--- What is required ---
In the data below, which lines hold "Digifianz"? Copy every one.

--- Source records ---
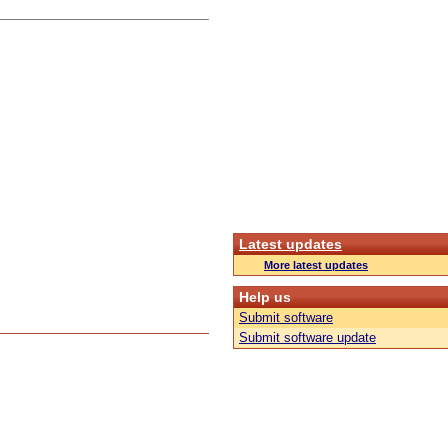
Latest updates
More latest updates
Help us
Submit software
Submit software update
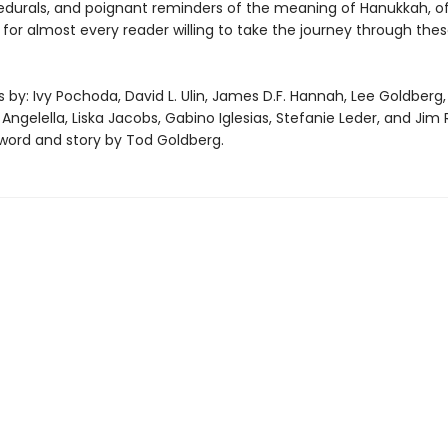
cedurals, and poignant reminders of the meaning of Hanukkah, of
for almost every reader willing to take the journey through thes
s by: Ivy Pochoda, David L. Ulin, James D.F. Hannah, Lee Goldberg, 
. Angelella, Liska Jacobs, Gabino Iglesias, Stefanie Leder, and Jim 
eword and story by Tod Goldberg.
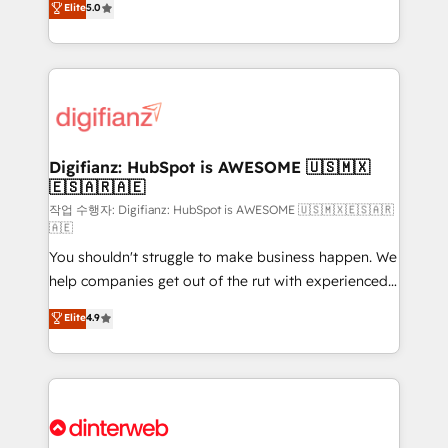
Elite
5.0
is there for you to: - Grow revenue, and run your
maximise their return from digital and fuel their
business more efficiently - Build stronger
growth. We modernise platforms, streamline
relationships with customers - Make better
operations that are causing inefficiencies, improve
decisions with data - Find a new voice and reach
customer experiences, integrate systems, and
more people - Get the most out of your HubSpot
supercharge revenue operations Key services: • CRM
investment
Implementation • Systems Integration • Digital
Transformation / Web Development • RevOps &
Digifianz: HubSpot is AWESOME 🇺🇸🇲🇽
🇪🇸🇦🇷🇦🇪
Sales Consulting • Marketing Automation What
makes us different? 🚀 Top 0.5% of global HubSpot
작업 수행자: Digifianz: HubSpot is AWESOME 🇺🇸🇲🇽🇪🇸🇦🇷
🇦🇪
agencies ⚙️ The strongest technical ability and
You shouldn't struggle to make business happen. We
integration capabilities 💼 Consultative, long-term
help companies get out of the rut with experienced,
partners who will embed ourselves into your
process-oriented teams implementing HubSpot
business, processes and systems 🏢 We specialise in
Elite
4.9
Marketing, Sales, Service, CMS and Operations Hub,
working with mid-market and enterprise
so selling and actually engaging with your customers
organisations, global organisations and those with
feels easy and pain-free. We are a top ranked
complex use cases 🏆 CRM Implementation,
HubSpot Elite Partner, winner of Rookie of the Year
Platform Enablement, Custom Integration and
and Customer First Awards, 4.9/5 rating in HubSpot
Onboarding Accredited 🔐 ISO27001 & ISO9001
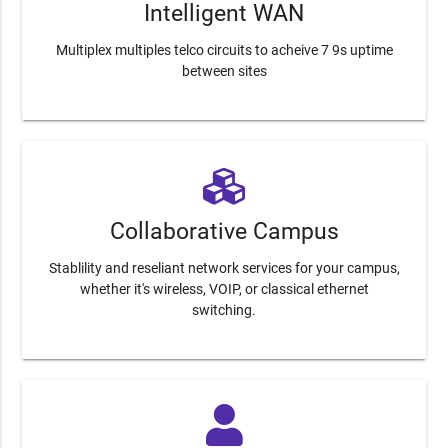
Intelligent WAN
Multiplex multiples telco circuits to acheive 7 9s uptime
between sites
Collaborative Campus
Stablility and reseliant network services for your campus,
whether it's wireless, VOIP, or classical ethernet
switching.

--- Result of this exercise ---
Digifianz: HubSpot is AWESOME 🇺🇸🇲🇽
작업 수행자: Digifianz: HubSpot is AWESOME 🇺🇸🇲🇽🇪🇸🇦🇷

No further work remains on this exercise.